## About this exercise
Restate word for word the lines of the records below, starting at the line that contains "Steering & Suspension" and ending at the line that contains "just wait until", with both of those lines included and nothing else.

** Opening Data for this exercise block **

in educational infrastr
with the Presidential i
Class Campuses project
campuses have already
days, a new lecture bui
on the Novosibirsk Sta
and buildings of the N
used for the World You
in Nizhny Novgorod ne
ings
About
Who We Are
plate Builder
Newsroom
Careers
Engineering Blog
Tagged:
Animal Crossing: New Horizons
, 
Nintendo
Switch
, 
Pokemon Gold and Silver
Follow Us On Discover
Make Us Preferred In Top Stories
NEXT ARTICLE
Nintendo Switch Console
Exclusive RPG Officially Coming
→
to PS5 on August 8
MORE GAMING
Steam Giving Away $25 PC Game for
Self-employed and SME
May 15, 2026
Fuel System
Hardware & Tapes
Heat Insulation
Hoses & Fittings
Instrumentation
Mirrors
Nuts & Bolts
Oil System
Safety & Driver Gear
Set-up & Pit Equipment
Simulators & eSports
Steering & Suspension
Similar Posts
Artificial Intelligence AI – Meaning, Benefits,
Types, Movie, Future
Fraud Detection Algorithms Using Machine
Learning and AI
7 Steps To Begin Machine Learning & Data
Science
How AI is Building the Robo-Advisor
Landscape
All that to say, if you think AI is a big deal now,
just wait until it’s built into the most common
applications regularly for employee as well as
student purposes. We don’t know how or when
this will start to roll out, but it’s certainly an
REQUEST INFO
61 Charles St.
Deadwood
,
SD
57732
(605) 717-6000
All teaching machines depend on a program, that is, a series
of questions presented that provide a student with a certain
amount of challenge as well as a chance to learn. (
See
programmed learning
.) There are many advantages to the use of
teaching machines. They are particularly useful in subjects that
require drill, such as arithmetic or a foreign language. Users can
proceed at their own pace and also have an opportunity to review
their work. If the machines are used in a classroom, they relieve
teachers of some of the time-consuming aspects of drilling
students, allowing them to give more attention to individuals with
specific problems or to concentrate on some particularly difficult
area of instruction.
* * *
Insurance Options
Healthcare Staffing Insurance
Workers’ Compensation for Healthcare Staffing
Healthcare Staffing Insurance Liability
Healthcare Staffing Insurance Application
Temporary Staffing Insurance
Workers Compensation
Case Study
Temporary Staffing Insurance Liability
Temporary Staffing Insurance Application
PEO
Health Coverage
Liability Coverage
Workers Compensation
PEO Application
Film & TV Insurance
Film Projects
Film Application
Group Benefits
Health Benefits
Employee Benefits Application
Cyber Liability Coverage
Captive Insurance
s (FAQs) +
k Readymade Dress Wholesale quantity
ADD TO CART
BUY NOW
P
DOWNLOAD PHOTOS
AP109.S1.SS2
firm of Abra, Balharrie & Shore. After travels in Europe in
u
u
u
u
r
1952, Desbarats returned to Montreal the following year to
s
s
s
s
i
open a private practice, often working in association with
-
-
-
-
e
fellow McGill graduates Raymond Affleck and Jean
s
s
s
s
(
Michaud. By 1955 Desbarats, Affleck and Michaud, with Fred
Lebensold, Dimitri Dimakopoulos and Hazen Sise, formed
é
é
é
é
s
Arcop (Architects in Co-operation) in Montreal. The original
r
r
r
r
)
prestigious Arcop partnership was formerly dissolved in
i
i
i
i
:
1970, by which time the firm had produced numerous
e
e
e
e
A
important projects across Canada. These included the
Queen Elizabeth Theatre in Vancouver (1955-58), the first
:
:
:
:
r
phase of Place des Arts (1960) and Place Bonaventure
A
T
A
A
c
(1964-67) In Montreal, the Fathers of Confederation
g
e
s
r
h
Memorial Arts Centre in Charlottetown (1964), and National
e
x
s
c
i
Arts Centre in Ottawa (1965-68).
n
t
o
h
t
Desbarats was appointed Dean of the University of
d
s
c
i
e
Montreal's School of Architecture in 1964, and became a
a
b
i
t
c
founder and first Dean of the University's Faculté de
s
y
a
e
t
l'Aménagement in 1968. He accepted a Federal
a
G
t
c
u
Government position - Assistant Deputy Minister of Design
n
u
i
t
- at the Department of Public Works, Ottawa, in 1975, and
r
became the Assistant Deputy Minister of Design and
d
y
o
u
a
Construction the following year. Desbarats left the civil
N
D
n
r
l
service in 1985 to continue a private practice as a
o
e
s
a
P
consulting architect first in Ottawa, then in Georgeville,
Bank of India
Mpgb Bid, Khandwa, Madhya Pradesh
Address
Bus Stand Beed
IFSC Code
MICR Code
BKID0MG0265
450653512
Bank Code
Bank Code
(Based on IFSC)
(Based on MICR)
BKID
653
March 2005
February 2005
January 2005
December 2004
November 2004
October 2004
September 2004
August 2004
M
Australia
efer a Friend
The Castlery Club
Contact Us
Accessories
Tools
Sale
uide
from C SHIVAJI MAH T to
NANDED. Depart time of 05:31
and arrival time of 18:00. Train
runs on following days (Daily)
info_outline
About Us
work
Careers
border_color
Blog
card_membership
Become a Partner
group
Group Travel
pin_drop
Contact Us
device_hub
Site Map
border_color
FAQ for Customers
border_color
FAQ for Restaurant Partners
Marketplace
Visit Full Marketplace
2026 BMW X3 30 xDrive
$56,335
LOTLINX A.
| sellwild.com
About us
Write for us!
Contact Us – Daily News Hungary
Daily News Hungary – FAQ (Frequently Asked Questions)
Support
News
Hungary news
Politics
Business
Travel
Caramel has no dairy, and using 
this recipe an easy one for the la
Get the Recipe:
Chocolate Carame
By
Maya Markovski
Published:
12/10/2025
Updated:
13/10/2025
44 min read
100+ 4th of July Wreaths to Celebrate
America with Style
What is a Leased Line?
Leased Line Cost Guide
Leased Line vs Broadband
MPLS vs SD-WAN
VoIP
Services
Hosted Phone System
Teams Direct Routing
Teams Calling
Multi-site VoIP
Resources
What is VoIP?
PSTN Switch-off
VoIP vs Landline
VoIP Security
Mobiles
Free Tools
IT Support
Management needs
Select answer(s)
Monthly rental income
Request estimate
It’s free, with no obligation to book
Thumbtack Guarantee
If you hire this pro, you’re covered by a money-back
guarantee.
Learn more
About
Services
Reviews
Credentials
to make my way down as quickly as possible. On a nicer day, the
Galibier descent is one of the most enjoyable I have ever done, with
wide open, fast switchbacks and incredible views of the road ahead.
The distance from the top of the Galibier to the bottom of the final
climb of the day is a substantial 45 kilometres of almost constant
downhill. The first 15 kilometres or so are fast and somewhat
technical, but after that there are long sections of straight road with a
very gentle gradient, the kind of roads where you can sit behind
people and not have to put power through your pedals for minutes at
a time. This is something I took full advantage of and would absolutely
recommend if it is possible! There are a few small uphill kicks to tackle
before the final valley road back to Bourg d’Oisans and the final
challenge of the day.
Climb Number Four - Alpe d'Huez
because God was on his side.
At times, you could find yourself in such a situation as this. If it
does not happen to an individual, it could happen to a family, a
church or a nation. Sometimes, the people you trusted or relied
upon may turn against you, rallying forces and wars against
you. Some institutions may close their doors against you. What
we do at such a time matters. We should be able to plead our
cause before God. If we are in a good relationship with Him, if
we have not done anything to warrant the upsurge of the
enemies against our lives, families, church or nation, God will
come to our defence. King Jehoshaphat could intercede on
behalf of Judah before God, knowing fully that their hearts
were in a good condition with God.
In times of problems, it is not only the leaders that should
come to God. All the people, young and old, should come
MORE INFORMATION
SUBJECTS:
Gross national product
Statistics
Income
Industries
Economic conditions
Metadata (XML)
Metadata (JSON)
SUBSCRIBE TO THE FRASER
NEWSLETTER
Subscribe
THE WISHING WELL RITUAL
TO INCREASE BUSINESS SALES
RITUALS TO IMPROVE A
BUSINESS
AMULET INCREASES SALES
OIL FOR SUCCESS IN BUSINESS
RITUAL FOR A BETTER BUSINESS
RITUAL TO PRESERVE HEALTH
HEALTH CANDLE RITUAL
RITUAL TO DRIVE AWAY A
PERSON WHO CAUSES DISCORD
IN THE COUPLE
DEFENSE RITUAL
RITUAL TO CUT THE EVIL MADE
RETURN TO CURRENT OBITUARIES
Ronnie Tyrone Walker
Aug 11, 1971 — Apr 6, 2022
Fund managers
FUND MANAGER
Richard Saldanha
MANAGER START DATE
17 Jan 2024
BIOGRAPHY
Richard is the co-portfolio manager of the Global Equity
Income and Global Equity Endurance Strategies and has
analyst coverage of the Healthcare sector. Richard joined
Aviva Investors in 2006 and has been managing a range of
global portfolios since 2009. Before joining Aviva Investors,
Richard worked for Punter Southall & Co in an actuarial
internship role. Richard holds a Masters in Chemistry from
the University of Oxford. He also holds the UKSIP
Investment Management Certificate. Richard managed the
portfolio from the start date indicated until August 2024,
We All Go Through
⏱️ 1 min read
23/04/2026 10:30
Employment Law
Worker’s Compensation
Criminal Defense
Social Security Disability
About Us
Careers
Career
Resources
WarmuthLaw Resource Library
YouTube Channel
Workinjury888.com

** Closing Data for this exercise block **

## Output for this task
Steering & Suspension
Similar Posts
Artificial Intelligence AI – Meaning, Benefits,
Types, Movie, Future
Fraud Detection Algorithms Using Machine
Learning and AI
7 Steps To Begin Machine Learning & Data
Science
How AI is Building the Robo-Advisor
Landscape
All that to say, if you think AI is a big deal now,
just wait until it’s built into the most common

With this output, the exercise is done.